Network Security Internet Technology Development Database Servers Mobile Phone Android Software Apple Software Computer Software News IT Information

In addition to Weibo, there is also WeChat

Please pay attention

WeChat public account

Shulou

AI is just around the corner, and Microsoft's Chinese team has released a new benchmark AGIEval, which is designed for human exams.

2025-02-14 Update From: SLTechnology News&Howtos shulou NAV: SLTechnology News&Howtos > IT Information >

Share

Shulou(Shulou.com)11/24 Report--

How many offer can I get if I let AI take the law exam, the college entrance examination and the civil service exam?

With the increasing ability of language models, the existing assessment benchmarks are really a little bit pediatric, and the performance of some tasks lags behind that of human beings.

An important feature of general artificial intelligence (AGI) is that the model has the generalization ability to deal with human-level tasks, while the traditional benchmark tests that rely on artificial data sets can not accurately represent human capabilities.

Recently, Microsoft researchers released a new benchmark AGIEval designed to assess the performance of basic models in standardized "people-oriented" (human-centric) tests such as gaokao, civil service exams, law school entrance exams, math competitions and bar exams.

Links to papers: https://arxiv.org/ pdf / 2304.06364.pdf

Data link: https://github.com/ microsoft / AGIEval

The researchers used the AGIEval benchmark to evaluate the three most advanced basic models, including GPT-4, ChatGPT and Text-Davinci-003. The results showed that GPT-4 outperformed the human average in SAT, LSAT and math competitions. The accuracy of the SAT math test reached 95%, and the accuracy of the Chinese college entrance examination English test reached 92.5%, indicating the extraordinary performance of the current basic model.

However, GPT-4 is not proficient in tasks that require complex reasoning or domain-specific knowledge. A comprehensive analysis of model capabilities (understanding, knowledge, reasoning and computing) reveals the advantages and limitations of these models.
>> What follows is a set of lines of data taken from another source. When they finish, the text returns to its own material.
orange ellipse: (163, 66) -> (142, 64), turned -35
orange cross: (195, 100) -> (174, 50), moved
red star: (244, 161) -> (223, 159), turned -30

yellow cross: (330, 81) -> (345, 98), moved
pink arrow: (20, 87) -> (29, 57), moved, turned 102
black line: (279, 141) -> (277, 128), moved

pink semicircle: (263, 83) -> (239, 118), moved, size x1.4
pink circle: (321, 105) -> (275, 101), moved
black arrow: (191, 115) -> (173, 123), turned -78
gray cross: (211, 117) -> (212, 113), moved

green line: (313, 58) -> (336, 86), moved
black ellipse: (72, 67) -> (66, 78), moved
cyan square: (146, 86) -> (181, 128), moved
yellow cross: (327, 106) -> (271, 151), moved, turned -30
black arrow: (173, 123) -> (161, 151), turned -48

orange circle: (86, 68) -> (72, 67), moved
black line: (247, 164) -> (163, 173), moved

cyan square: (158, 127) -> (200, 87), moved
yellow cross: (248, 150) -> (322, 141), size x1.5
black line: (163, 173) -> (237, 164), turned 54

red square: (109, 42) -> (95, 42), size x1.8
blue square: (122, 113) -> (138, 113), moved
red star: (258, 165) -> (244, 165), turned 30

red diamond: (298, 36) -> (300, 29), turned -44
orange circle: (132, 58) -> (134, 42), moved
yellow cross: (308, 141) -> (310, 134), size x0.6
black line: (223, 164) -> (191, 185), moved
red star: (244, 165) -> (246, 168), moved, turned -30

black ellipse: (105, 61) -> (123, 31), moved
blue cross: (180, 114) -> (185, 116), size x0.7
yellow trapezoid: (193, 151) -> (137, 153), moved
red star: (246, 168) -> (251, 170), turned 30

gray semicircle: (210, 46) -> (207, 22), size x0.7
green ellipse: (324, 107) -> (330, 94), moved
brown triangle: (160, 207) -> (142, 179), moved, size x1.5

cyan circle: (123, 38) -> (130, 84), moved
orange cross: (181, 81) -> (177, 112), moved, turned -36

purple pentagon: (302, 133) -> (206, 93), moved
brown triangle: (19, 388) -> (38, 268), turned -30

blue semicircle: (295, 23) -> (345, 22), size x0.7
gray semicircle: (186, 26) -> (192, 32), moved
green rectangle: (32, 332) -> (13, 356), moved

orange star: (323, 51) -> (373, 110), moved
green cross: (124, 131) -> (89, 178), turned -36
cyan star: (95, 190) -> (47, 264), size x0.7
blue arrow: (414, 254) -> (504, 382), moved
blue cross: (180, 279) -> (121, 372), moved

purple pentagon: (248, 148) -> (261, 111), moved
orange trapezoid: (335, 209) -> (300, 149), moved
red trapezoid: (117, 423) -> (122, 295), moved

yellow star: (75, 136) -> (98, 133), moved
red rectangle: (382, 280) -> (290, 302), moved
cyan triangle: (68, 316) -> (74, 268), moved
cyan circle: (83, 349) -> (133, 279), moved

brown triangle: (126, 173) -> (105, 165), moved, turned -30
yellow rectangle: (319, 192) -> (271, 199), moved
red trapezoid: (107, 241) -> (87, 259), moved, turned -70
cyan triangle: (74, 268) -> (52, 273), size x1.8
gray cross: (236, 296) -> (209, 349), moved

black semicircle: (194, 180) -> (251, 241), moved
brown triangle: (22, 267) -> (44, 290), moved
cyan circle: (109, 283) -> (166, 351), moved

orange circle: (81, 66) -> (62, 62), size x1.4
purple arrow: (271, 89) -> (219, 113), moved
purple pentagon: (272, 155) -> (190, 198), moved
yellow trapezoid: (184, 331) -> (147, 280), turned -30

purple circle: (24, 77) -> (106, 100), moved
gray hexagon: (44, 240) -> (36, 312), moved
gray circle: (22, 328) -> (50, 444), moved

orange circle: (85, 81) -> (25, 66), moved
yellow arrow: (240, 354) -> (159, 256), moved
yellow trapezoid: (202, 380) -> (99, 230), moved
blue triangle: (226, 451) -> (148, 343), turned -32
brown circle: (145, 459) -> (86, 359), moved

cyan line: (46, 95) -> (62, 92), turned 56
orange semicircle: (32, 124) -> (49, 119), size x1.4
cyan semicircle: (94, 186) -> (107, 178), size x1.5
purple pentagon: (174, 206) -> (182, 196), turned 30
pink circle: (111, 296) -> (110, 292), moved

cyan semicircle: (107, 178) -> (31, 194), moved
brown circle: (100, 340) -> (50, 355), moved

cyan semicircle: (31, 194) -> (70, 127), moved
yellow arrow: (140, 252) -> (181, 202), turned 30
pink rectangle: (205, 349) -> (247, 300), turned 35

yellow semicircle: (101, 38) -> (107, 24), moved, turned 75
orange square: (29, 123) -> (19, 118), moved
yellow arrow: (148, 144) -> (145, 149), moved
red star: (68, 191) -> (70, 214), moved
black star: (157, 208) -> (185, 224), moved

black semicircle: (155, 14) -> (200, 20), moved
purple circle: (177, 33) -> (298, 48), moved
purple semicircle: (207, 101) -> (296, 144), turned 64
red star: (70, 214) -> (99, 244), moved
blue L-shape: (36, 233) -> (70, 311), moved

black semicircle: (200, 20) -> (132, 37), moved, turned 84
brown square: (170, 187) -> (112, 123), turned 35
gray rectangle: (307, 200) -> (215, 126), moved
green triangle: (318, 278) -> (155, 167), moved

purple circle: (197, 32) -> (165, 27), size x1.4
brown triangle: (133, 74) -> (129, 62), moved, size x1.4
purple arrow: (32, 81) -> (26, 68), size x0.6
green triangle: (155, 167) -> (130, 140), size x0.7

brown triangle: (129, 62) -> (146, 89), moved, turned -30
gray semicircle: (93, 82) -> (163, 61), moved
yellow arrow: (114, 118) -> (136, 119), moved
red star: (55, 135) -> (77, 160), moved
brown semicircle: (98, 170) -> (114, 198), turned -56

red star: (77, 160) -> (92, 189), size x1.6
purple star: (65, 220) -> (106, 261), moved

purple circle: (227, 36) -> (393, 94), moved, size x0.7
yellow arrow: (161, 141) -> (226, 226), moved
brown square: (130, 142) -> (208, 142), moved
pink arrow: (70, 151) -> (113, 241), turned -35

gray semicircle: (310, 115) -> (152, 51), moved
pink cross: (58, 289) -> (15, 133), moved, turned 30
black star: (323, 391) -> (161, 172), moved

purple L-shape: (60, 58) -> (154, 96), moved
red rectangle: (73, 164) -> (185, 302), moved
AGIEval dataset in recent years, large-scale basic models such as GPT-4 have shown very powerful capabilities in various fields, which can assist human beings to deal with daily events, and even provide decision-making advice in legal, medical, financial and other professional fields.

In other words, artificial intelligence system is gradually approaching and realizing general artificial intelligence (AGI).

However, as AI is gradually integrated into daily life, it is very important to evaluate the generalization ability of models, identify potential defects, and ensure that they can effectively deal with complex, people-oriented tasks, as well as evaluate reasoning ability to ensure reliability and credibility in different environments.

Researchers construct AGIEval datasets based on two main design principles:

1. The main goal of "people-oriented" cognitive task design at the human brain level is to focus on tasks closely related to human cognition and problem-solving, and to evaluate the generalization ability of the basic model in a more meaningful and comprehensive way.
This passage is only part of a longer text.